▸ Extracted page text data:
=== Section Start ===

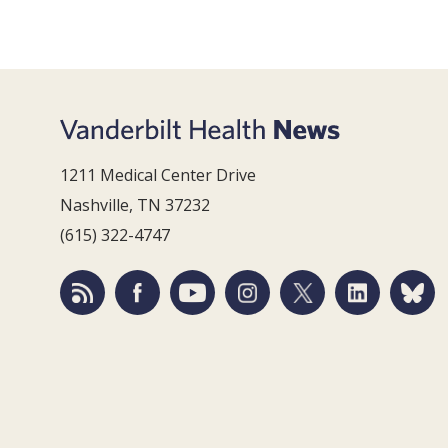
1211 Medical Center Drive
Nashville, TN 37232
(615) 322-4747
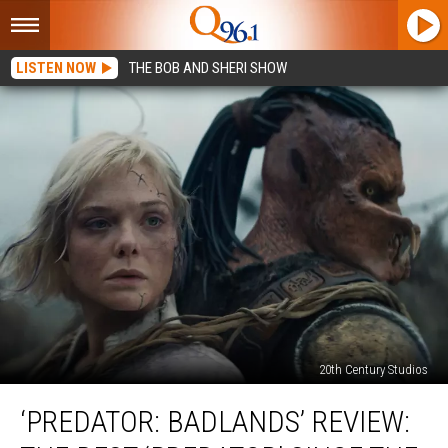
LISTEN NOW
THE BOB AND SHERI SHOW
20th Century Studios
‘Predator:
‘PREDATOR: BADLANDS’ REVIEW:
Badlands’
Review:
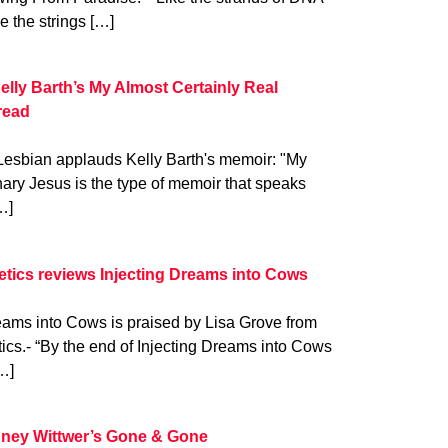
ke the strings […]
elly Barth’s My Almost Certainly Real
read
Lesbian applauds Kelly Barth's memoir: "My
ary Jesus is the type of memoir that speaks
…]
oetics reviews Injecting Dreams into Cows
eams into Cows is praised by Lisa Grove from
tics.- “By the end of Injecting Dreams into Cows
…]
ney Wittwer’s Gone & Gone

=== Section End ===

Go through the entries above and output them exactly, without pictures.

1211 Medical Center Drive
Nashville, TN 37232
(615) 322-4747
LISTEN NOW
THE BOB AND SHERI SHOW
20th Century Studios
‘Predator:
‘PREDATOR: BADLANDS’ REVIEW:
Badlands’
Review:
ke the strings […]
elly Barth’s My Almost Certainly Real
read
Lesbian applauds Kelly Barth's memoir: "My
ary Jesus is the type of memoir that speaks
…]
oetics reviews Injecting Dreams into Cows
eams into Cows is praised by Lisa Grove from
tics.- “By the end of Injecting Dreams into Cows
…]
ney Wittwer’s Gone & Gone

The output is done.